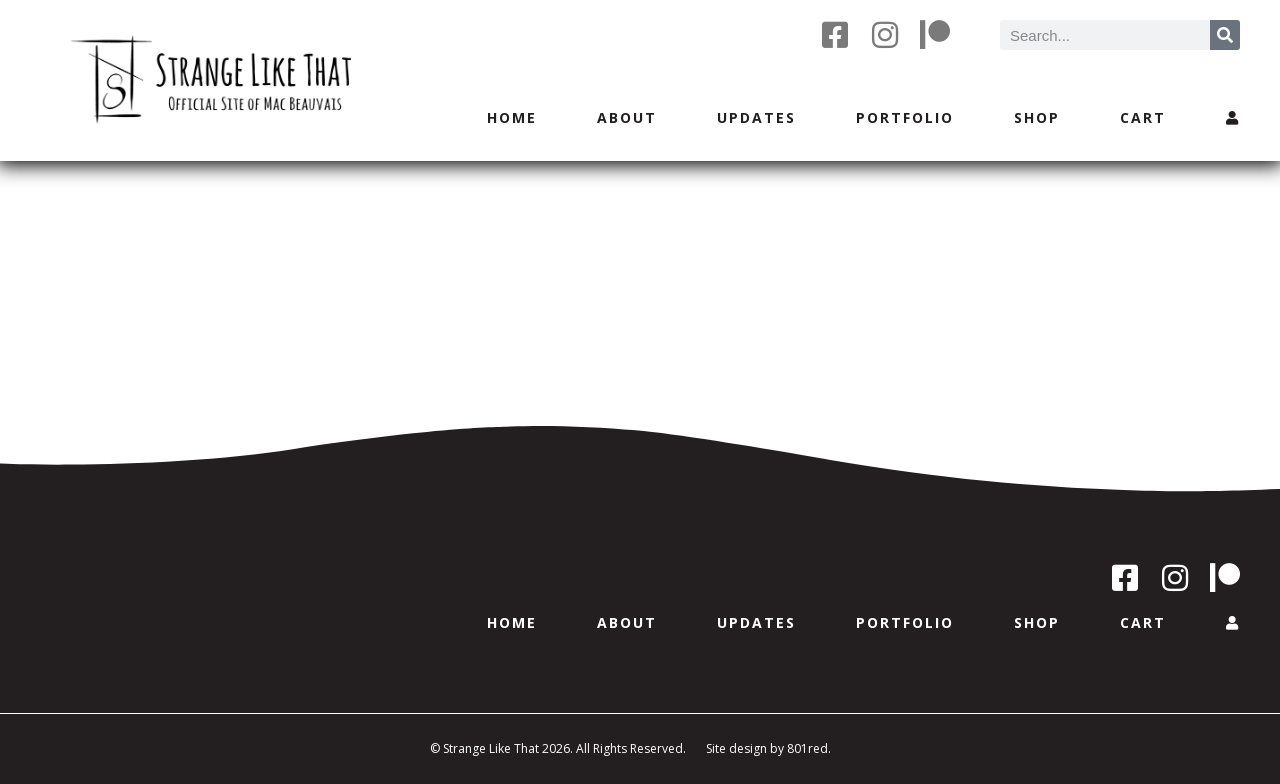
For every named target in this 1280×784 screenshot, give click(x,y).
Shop (1037, 117)
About (627, 117)
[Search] (1225, 35)
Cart (1143, 117)
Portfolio (905, 117)
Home (512, 117)
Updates (756, 117)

WHAT IS EXPECTED: Omitting the pictures, repeat all entries exactly.

RESPONSE FOR THIS EXERCISE:
For every named target in this 1280×784 screenshot, give click(x,y).
Shop (1037, 117)
About (627, 117)
[Search] (1225, 35)
Cart (1143, 117)
Portfolio (905, 117)
Home (512, 117)
Updates (756, 117)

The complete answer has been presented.